Arianna Fontana conduziu mais uma página da história do esporte italiano: na manhã de terça-feira, 10 de fevereiro, a staffetta mista de short track consagrou-se com o segundo oro do Italia Team nas Olimpíadas de Milano Cortina 2026. Na Milano Ice Skating Arena, em Assago, o público em pé saudou o hino de Mameli enquanto a equipe azzurra completava a prova em 2:39.019 — tempo que valeu o posto mais alto do pódio.
A equipe campeã foi formada por Arianna Fontana e Pietro Sighel, acompanhados em pista por Thomas Nadalini e Elisa Confortola na final. O sexteto foi fechado por Luca Spechenhauser e Chiara Betti, disponibilizados para compor uma estrutura técnica que combinou experiência e renovação.
Para Arianna Fontana, porta-bandeira da delegação italiana, o ouro coletivo soma-se a um legado já excepcional: esta é mais uma medalha numa carreira olímpica iniciada precocemente — Fontana estreou em 2006, em Turim, como a mais jovem atleta italiana a subir ao pódio em Jogos de Inverno — e que agora alcança a marca de doze medalhas olímpicas, consolidando-a como a italiana mais laureada da história das edições invernais.
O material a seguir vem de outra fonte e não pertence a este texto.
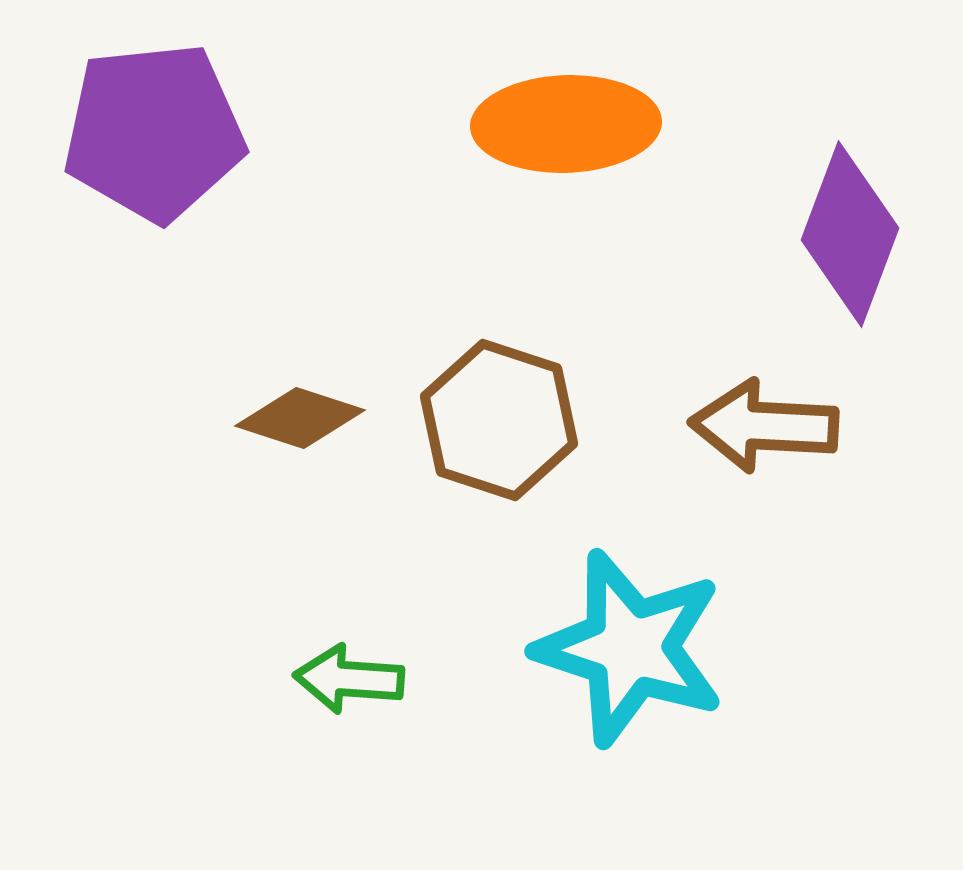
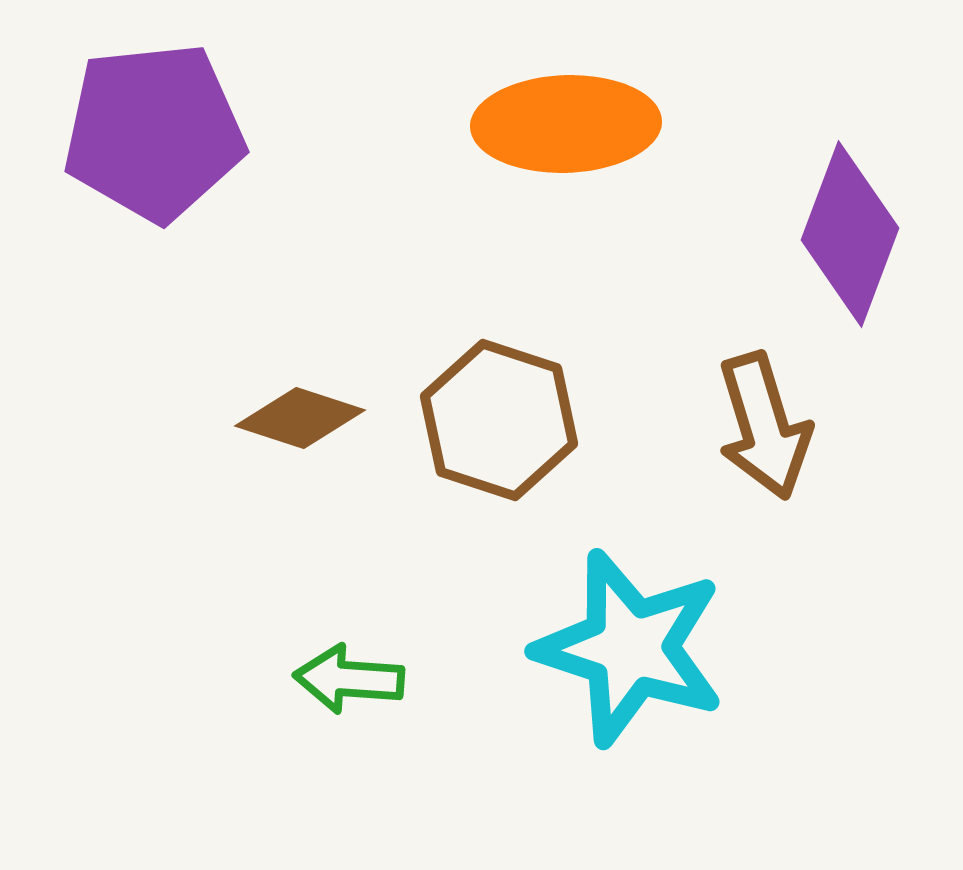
brown arrow: rotated 110 degrees counterclockwise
Do outro lado, o trentino Pietro Sighel chega ao seu terceiro ciclo olímpico como referência de uma geração que transformou o short track italiano: medalhista na edição anterior, Sighel trouxe à equipe o equilíbrio e a leitura tática necessárias numa prova de passagem tão intensa quanto a staffetta mista.
O triunfo de hoje é também o ponto culminante de um processo de crescimento do esporte no país. Impulsionado por talentos locais e por uma base técnica e de formação mais sólida, o movimento do short track italiano passou do estatuto de promessa a protagonista: recorde-se que a equipe havia conquistado a prata em Pequim 2022, e agora reivindica a supremacia em casa.
Entre os protagonistas, há trajetórias distintas que se encontram no gelo: para Elisa Confortola, Thomas Nadalini e Chiara Betti a participação em Milano Cortina foi um estreia olímpica coroada com o ouro — cada um com 23 anos, sinal de que a equação entre juventude e experiência foi bem resolvida. Luca Spechenhauser, com 25 anos e em sua segunda presença olímpica, ofereceu a profundidade e o desempenho de quem já carrega rotina de provas de alto nível.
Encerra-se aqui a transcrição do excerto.